- Oakhurst Links
- U.S. National Register of Historic Places
- Location: 1 Montague Dr., White Sulphur Springs, West Virginia
- Coordinates: 37°49′41″N 80°16′47″W﻿ / ﻿37.82806°N 80.27972°W
- Area: 37.8 acres (15.3 ha)
- Built: 1884
- Architect: Montague, Russell W.; Torrin, Lionel, et al.
- Architectural style: Colonial Revival
- NRHP reference No.: 01001327
- Added to NRHP: December 4, 2001

= Oakhurst Links =

Oakhurst Links is a historic golf course located at White Sulphur Springs, Greenbrier County, West Virginia. It was the first golf course in the United States. It is a nine-hole course built in 1884, in a design based upon traditional Scottish design elements. The first competition for the Oakhurst Links Challenge Medal was held in 1884.

==Description==
Located on the grounds is course developer Russell W. Montague's home, which served as the Oakhurst Links Clubhouse. The clubhouse was built around 1880, and is a two-story "I house" plan dwelling with sparse Colonial Revival stylistic elements. The property was operated as a golf course until 1912, when the property reverted to pasture. In 1959 the property was purchased by Lewis Keller and his wife, Rosalie. For many years, Keller raised thoroughbred race horses on the property. Keller often played with Sam Snead, who was the resident playing professional at The Greenbrier resort in White Sulphur Springs. Snead told Keller he believed the property was the site of the first golf course in the United States.

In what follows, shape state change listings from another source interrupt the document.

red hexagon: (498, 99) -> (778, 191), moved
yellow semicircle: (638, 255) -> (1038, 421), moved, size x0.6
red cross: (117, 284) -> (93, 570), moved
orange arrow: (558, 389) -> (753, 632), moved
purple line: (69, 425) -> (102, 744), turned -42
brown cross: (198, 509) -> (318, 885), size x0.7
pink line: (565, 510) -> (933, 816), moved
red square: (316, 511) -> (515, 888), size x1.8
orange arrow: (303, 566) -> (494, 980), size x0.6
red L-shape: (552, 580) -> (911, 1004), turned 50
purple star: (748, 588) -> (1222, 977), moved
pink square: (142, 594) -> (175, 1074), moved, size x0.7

In 1994, a restoration effort was launched for the course. The course was listed on the National Register of Historic Places in 2001.

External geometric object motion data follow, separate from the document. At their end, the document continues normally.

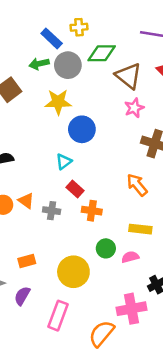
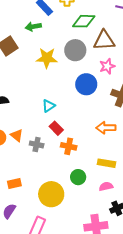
gray circle: (68, 65) -> (75, 50), moved
brown triangle: (128, 76) -> (104, 40), turned -45
blue circle: (82, 129) -> (86, 84), moved
orange arrow: (137, 185) -> (106, 128), turned -54
pink semicircle: (130, 257) -> (106, 186), moved

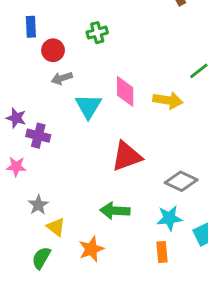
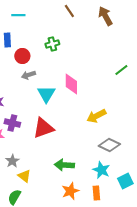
yellow arrow: (168, 100) -> (96, 116), moved, turned 144
purple cross: (38, 136) -> (12, 123), moved
red triangle: (127, 156) -> (43, 128), moved
cyan star: (169, 218) -> (101, 170), turned 30
orange star: (91, 249) -> (70, 191), moved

Except for one year at Pinehurst No. 1 course, the National Hickory Championship was played at Oakhurst Links from 1998 to 2015. Modern players typically dressed in period clothes and use hickory-shafted clubs and gutta-percha balls driven from tees fashioned from sand as was done before the wooden tee was invented.

The course was damaged by floods in 2016; as of 2023, it has still not re-opened.